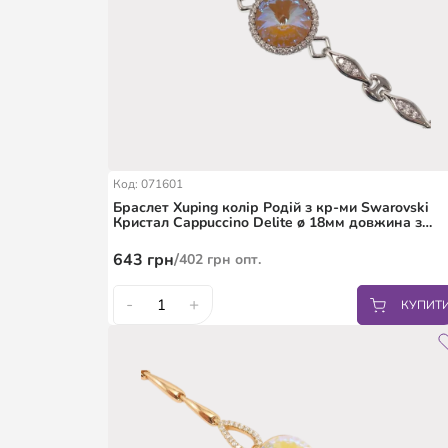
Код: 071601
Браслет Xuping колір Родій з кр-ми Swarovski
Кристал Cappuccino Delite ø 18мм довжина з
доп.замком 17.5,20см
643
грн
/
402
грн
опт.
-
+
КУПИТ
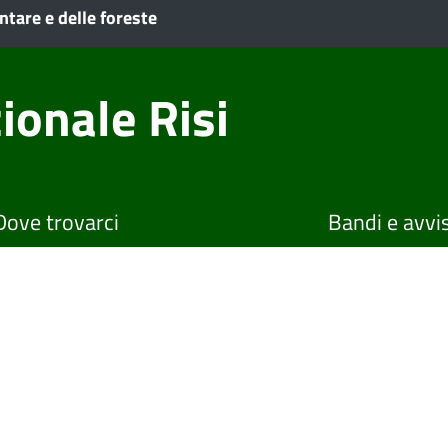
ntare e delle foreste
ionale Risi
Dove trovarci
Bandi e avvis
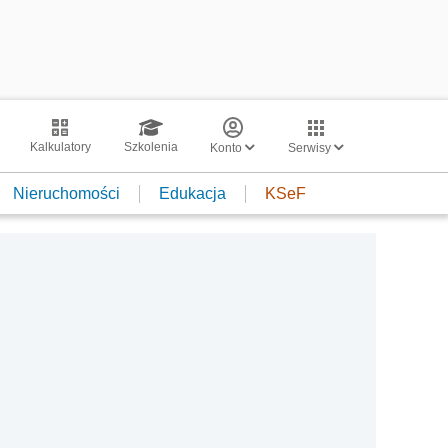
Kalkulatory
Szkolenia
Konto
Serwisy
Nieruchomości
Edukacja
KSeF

________

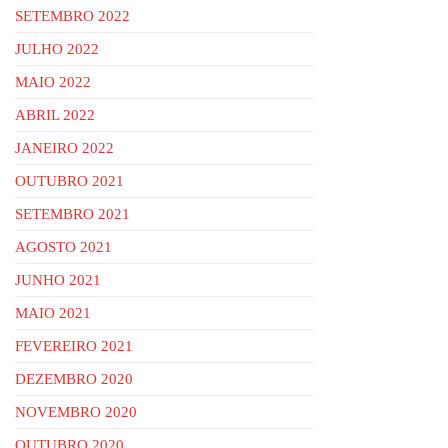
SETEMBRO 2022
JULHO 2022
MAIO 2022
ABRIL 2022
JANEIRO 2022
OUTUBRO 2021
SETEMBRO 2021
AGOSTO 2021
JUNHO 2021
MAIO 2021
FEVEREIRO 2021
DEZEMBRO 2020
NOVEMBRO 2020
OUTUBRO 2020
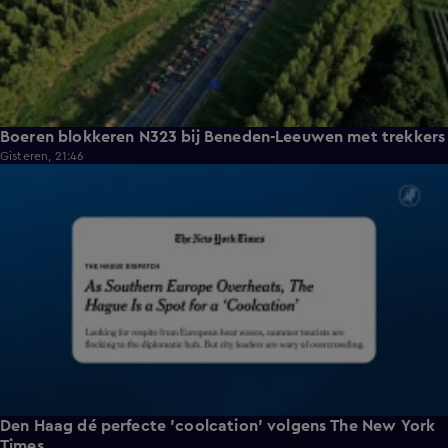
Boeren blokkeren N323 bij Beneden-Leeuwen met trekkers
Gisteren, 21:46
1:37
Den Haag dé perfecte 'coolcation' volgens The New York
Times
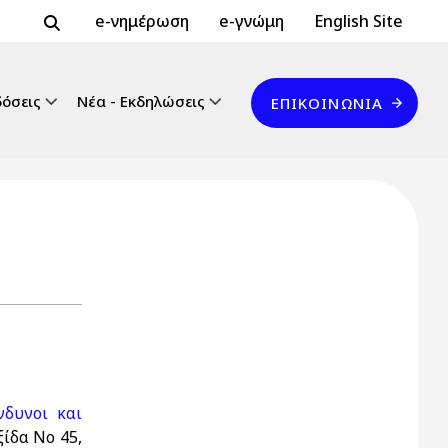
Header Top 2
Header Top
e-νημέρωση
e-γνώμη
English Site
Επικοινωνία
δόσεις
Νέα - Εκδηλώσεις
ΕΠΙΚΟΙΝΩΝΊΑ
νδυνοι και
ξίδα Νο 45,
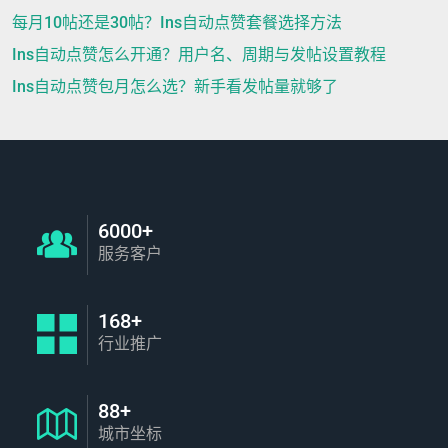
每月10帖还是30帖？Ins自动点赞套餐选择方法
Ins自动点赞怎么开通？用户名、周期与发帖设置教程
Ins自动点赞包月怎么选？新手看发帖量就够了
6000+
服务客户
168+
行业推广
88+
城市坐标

________

▶ WHAT TO PRODUCE
Return the material from the line containing "AGOSTO 2021" through the line containing "每月10帖还是30帖？Ins自动点赞套餐选择方法", exactly and in full, but without its pictures.

▶ SOLUTION TO THE PROBLEM
AGOSTO 2021
JUNHO 2021
MAIO 2021
FEVEREIRO 2021
DEZEMBRO 2020
NOVEMBRO 2020
OUTUBRO 2020
Boeren blokkeren N323 bij Beneden-Leeuwen met trekkers
Gisteren, 21:46
1:37
Den Haag dé perfecte 'coolcation' volgens The New York
Times
Header Top 2
Header Top
e-νημέρωση
e-γνώμη
English Site
Επικοινωνία
δόσεις
Νέα - Εκδηλώσεις
ΕΠΙΚΟΙΝΩΝΊΑ
νδυνοι και
ξίδα Νο 45,
每月10帖还是30帖？Ins自动点赞套餐选择方法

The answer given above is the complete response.